Member of the Legislative Council of Quebec for Repentigny
- In office 1967–1968
- Preceded by: Édouard Masson
- Succeeded by: Institution abolished in 1968

Personal details
- Born: October 8, 1908 Montreal, Quebec
- Died: May 26, 1972 (aged 63) Outremont, Quebec
- Resting place: Notre Dame des Neiges Cemetery
- Party: Union Nationale

= Marcel Faribault =

Canadian politician (1908-1972)

Marcel Faribault, (October 8, 1908 - May 26, 1972) was a Canadian notary, businessman and administrator.

==Background==

Born in Montreal, he was the son of René Faribault and Anna Pauzé and was educated at the Université de Montréal. A successful notary, he became president of Trust Général du Canada. He died in Outremont, on May 26, 1972, and was interred in the Notre Dame des Neiges Cemetery.

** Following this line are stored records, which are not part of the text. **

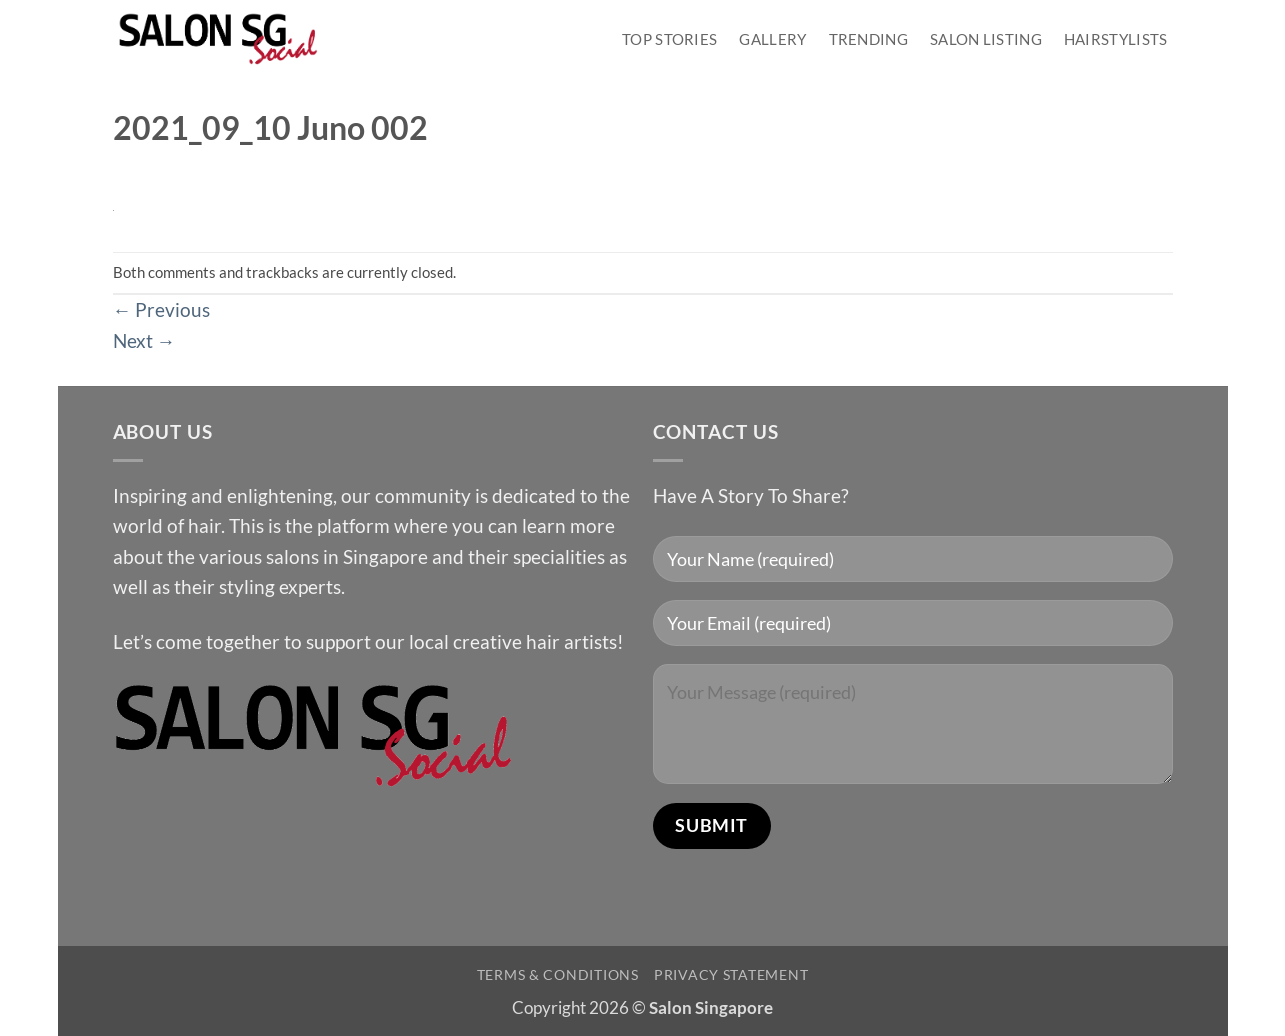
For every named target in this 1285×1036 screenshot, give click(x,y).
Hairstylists (1116, 39)
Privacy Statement (731, 974)
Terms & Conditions (558, 974)
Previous (162, 309)
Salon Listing (986, 39)
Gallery (772, 39)
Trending (868, 39)
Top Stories (669, 39)
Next (144, 340)
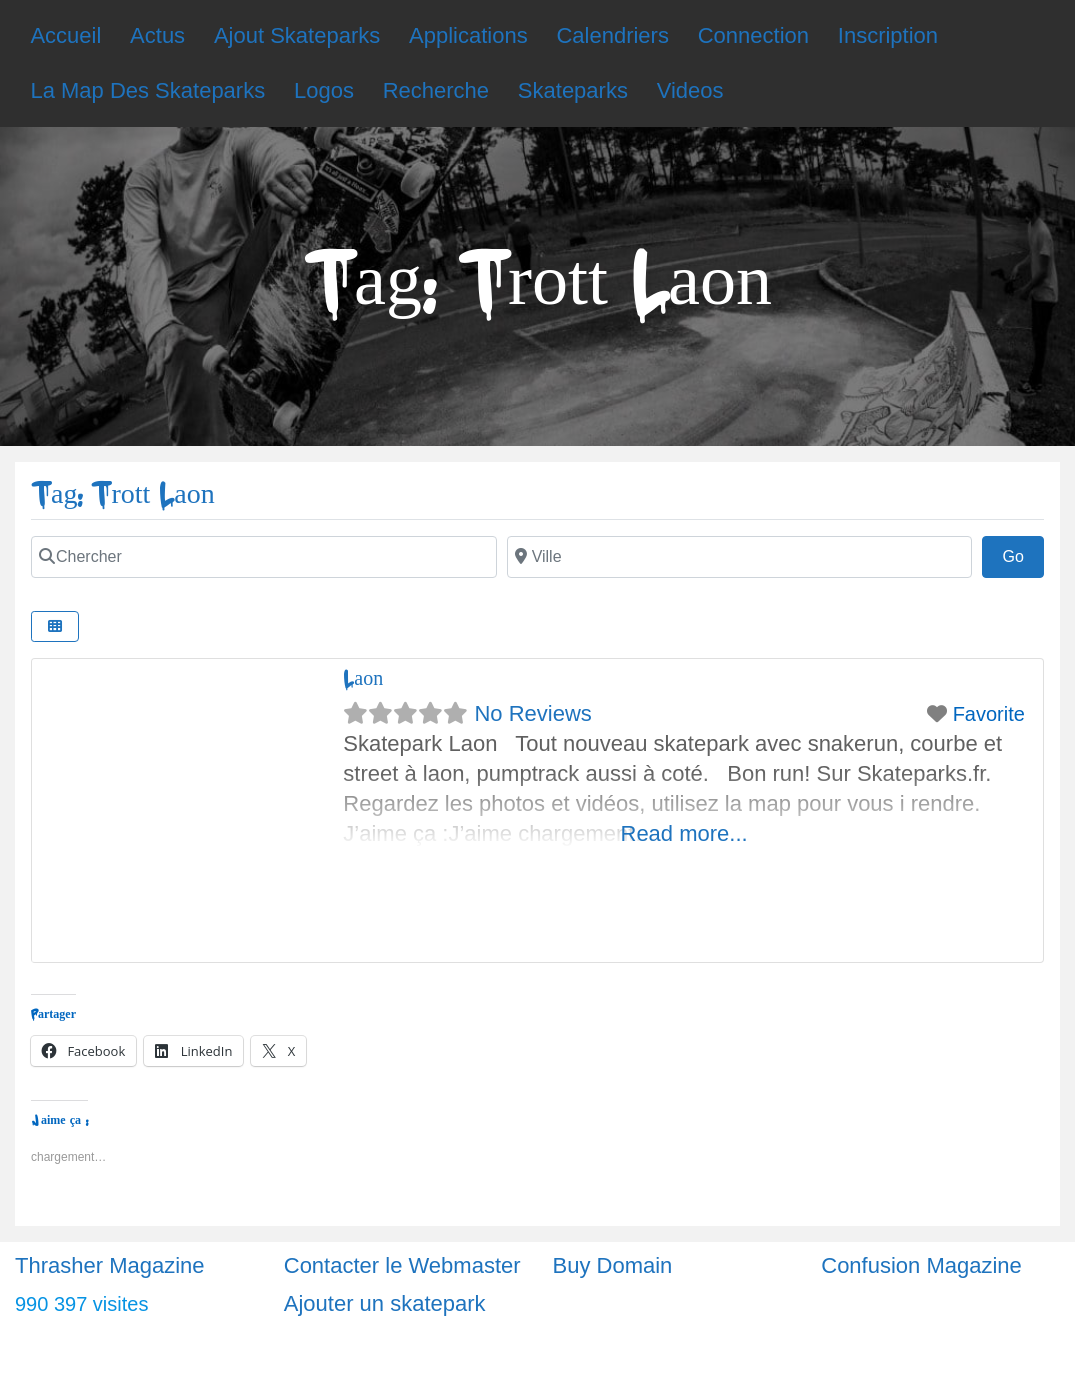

==Legislative Council of Quebec==

He was appointed to the Legislative Council of Quebec by Premier Daniel Johnson Sr. in 1967 and supported the Union Nationale.

==Federal politics==

In the 1968 Canadian federal election, Faribault was the Quebec lieutenant to Progressive Conservative Party of Canada leader Robert Stanfield and an unsuccessful candidate in the Gamelin riding.

==Honours==

In 1971 he was made a Companion of the Order of Canada.

After his death in 1972, he was entombed at the Notre Dame des Neiges Cemetery in Montreal.